Asomado a la barandilla del centro comercial, Yahvé es consciente no tanto de las ausencias como de la irreversible y eterna tranquilidad. Y con el silencio, el convencimiento de la obra acabada y la inutilidad de continuar. Los seres que lo habían soñado para controlarlos, castigarlos y guardarlos no estaban, ni volverían. Habían marchado, todos ellos.

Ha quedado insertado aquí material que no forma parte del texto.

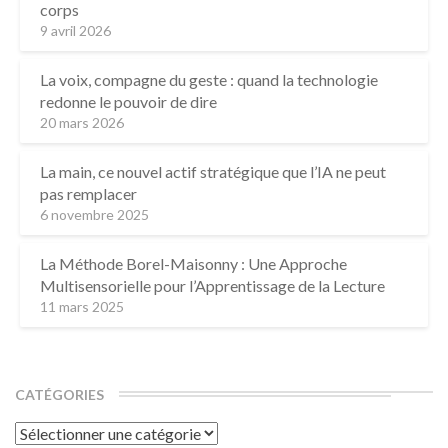
corps
9 avril 2026
La voix, compagne du geste : quand la technologie
redonne le pouvoir de dire
20 mars 2026
La main, ce nouvel actif stratégique que l’IA ne peut
pas remplacer
6 novembre 2025
La Méthode Borel-Maisonny : Une Approche
Multisensorielle pour l’Apprentissage de la Lecture
11 mars 2025
CATÉGORIES
Catégories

Resignado a volver al limbo del que nunca debió salir, la deidad saltó al vacío, deseando que el estruendo al estrellarse allá abajo no perturbase el velo de silencio más que un breve instante, al igual que las olas agitan levemente la piel del mar antes de desaparecer como si nunca hubiesen existido.

Agradecimientos: La foto, como hago habitualmente, la he encontrado en pixabay y pertenece a Andrea Palmieri

Este brevísimo texto lo imaginé en una barandilla. Al igual que Yahvé, con la diferencia de que yo fumaba, me asomaba al mundo que discurría, ajeno a mis pensamientos, debajo. En contraste a lo que le causa sorpresa, la mía no provenía del silencio sino del continúo estruendo que producimos. La Calle de la Carabela la Niña resonaba, a la luz de un claro día de sol, con todos los sonidos que he expresado y algunos que no he sido capaz de recordar, antes de desaparecer bajo el centro comercial de L’Illa. El propio centro comercial está siempre rebosante de sonidos. Incluso a primera hora de la mañana puedo escuchar mis pasos, los de un compañero o los del personal de seguridad, mientras camino a la oficina. De ahí a pensar que aspecto tendría en el más absoluto silencio, no hay más que un breve trecho. Me pareció adecuado completar la escena con un protagonista de excepción, un dios contemplando este paisaje silencioso y desolador y recordando a todos los seres que lo imaginaron y dieron vida. Esta deidad, que representa a todas las que hemos inventado a lo largo de los siglos, comprende que su existencia no tiene sentido sin la presencia de aquellos que lo crearon, todos nosotros.